LAUSR

We experimentally assess the impact of microstructure, pore fluid and frequency on wave velocity, wave dispersion and permeability in a thermally cracked Carrara marble under effective pressures up to 50 MPa. The cracked rock is isotropic and we observe that: (1) P- and S-wave velocities at 500 kHz and the low-strain (< 10-5) mechanical moduli at 0.01 Hz are pressure dependent; (2) permeability decreases asymptotically toward a small value with increasing pressure; (3) wave dispersion between (0.01 Hz-500 MHz) in the water-saturated rock reaches a maximum of ~26% for S-waves and ~9% for P-waves at 1 MPa; (4) wave dispersion virtually vanishes above ~30 MPa.
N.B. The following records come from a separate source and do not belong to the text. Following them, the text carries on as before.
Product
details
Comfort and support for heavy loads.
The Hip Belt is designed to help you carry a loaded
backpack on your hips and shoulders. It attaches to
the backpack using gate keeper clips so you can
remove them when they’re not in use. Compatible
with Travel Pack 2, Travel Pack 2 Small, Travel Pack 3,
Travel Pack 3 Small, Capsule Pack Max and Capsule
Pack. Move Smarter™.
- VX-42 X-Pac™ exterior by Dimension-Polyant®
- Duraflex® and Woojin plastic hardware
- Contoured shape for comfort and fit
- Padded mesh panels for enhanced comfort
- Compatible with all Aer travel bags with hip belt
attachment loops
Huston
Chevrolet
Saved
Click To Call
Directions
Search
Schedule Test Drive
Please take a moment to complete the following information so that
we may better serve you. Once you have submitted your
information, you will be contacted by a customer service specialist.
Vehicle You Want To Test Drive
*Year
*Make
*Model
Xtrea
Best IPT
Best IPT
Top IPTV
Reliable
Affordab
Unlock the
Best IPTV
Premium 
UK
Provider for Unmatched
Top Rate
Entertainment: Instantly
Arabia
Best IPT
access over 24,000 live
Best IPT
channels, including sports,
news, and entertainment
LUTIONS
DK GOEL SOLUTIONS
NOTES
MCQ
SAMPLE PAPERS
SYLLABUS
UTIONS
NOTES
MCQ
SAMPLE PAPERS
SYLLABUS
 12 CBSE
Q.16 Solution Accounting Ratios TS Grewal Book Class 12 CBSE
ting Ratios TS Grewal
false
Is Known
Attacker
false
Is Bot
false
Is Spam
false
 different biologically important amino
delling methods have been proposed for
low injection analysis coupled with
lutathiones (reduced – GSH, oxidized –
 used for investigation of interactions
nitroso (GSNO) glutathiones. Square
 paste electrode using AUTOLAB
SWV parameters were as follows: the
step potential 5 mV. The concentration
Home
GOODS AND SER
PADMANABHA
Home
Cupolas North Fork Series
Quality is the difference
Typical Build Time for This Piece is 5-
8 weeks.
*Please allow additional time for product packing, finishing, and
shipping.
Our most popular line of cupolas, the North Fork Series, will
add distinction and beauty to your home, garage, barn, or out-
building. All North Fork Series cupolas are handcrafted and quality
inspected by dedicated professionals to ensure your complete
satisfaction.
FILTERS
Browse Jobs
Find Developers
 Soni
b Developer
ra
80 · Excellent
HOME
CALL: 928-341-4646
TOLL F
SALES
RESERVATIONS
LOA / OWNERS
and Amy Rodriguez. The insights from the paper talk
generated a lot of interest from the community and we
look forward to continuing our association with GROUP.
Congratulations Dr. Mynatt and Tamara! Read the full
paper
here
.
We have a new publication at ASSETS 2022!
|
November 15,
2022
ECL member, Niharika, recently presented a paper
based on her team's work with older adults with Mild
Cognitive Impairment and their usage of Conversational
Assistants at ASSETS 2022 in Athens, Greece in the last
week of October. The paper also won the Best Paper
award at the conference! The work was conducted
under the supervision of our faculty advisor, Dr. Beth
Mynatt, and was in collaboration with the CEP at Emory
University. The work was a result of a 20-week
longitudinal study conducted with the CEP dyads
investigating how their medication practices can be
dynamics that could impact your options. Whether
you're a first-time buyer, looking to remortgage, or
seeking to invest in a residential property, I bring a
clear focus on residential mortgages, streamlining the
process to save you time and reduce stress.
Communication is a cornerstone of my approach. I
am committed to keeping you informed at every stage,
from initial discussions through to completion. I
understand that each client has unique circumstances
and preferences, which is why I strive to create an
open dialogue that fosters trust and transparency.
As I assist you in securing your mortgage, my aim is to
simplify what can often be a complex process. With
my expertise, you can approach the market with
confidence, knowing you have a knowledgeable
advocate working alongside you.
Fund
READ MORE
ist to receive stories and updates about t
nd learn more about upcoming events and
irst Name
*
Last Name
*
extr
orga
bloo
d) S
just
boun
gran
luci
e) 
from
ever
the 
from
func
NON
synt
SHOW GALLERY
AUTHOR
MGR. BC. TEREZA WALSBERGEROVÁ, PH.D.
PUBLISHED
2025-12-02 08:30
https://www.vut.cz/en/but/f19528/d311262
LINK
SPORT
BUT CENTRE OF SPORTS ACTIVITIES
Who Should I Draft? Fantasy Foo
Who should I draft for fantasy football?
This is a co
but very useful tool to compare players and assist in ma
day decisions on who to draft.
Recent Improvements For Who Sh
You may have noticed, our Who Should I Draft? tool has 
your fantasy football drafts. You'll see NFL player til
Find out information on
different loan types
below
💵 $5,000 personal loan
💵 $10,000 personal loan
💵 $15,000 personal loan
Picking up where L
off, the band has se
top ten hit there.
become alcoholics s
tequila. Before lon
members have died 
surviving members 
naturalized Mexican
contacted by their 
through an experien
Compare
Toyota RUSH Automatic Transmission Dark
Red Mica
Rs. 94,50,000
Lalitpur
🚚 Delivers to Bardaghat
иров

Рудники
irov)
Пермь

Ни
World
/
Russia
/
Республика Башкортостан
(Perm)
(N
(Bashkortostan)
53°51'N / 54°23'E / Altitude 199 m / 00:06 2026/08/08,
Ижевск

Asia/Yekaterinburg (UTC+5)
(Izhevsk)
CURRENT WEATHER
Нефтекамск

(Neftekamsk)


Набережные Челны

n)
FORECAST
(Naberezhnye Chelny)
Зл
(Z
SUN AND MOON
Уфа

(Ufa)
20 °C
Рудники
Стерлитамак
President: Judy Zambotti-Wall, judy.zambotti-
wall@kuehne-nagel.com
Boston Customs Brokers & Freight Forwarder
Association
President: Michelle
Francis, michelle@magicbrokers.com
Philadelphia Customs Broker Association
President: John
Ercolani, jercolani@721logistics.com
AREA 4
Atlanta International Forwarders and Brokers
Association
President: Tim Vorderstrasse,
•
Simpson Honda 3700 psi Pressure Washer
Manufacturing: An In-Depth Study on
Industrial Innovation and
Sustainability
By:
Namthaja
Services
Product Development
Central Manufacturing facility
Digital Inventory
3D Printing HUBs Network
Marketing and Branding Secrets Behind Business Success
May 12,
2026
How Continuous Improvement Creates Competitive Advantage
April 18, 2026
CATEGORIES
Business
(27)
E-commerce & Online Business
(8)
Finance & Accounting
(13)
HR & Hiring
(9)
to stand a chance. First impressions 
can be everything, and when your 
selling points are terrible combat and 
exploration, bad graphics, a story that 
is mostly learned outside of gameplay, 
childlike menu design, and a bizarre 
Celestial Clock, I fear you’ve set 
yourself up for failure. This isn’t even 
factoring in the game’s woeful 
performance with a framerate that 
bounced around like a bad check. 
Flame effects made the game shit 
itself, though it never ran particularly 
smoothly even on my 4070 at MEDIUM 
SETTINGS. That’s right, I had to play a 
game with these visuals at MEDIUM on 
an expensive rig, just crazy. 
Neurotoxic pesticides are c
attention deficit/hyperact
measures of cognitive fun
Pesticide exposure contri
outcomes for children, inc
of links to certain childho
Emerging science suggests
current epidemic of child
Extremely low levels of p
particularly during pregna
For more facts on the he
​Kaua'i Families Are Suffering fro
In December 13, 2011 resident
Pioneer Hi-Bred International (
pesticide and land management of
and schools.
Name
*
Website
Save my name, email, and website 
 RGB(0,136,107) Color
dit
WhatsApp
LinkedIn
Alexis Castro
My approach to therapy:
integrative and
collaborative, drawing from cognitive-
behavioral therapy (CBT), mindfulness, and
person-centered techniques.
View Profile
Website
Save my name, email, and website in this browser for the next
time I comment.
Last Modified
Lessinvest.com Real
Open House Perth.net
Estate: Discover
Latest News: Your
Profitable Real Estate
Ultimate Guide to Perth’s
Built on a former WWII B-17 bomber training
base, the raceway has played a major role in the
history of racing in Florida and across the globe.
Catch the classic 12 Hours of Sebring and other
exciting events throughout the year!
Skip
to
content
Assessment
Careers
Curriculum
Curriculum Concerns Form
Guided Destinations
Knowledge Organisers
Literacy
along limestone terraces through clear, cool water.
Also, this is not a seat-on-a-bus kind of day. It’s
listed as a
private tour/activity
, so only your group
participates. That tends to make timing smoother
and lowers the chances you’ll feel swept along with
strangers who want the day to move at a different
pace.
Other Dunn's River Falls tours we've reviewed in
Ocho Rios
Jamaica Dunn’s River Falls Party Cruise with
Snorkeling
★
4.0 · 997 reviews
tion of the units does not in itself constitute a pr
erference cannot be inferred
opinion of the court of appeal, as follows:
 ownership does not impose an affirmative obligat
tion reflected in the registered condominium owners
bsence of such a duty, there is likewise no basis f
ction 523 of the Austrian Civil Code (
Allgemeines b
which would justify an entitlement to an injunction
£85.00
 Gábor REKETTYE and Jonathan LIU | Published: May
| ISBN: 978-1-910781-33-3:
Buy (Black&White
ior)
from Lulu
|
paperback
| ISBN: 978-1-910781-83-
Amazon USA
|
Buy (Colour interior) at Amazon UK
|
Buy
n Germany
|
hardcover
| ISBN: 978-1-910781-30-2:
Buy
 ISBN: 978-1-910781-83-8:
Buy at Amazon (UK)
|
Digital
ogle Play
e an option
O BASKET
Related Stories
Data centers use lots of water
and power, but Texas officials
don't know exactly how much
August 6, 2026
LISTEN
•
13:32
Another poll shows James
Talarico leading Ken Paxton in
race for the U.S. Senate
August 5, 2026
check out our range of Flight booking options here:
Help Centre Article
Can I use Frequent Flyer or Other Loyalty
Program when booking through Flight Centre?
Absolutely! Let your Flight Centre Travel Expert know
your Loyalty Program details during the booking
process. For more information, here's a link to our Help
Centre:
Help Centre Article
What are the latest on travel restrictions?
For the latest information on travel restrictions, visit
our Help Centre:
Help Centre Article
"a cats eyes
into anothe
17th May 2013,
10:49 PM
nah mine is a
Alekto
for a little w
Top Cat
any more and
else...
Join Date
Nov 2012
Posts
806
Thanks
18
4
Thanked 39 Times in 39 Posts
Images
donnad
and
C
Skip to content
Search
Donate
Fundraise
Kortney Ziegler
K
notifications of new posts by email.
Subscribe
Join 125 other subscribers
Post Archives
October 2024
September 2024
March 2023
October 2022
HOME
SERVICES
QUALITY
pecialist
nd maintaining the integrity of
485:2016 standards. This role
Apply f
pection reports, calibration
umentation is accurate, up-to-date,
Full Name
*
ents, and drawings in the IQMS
Assuming no interactions between the cracks, effective medium theory is used to model the rock's elastic response and its permeability. P- and S-wave velocity data are jointly inverted to recover the crack density and effective aspect ratio. The permeability data are inverted to recover the cracks' effective radius. These parameters lead to a good agreement between predicted and measured wave velocities, dispersion and permeability up to 50 MPa, and up to a crack density of ~0.5. The evolution of the crack parameters suggests that three deformation regimes exist: (1) contact between cracks' surface asperities up to ~10 MPa; (2) progressive cracks closure between ~10 and 30 MPa, (3) crack closure effectively complete above ~30 MPa. The derived crack parameters differ significantly from those obtained by analysis of 2D electron microscope images of thin sections or 3D X-ray micro-tomographic images of millimeter-size specimens.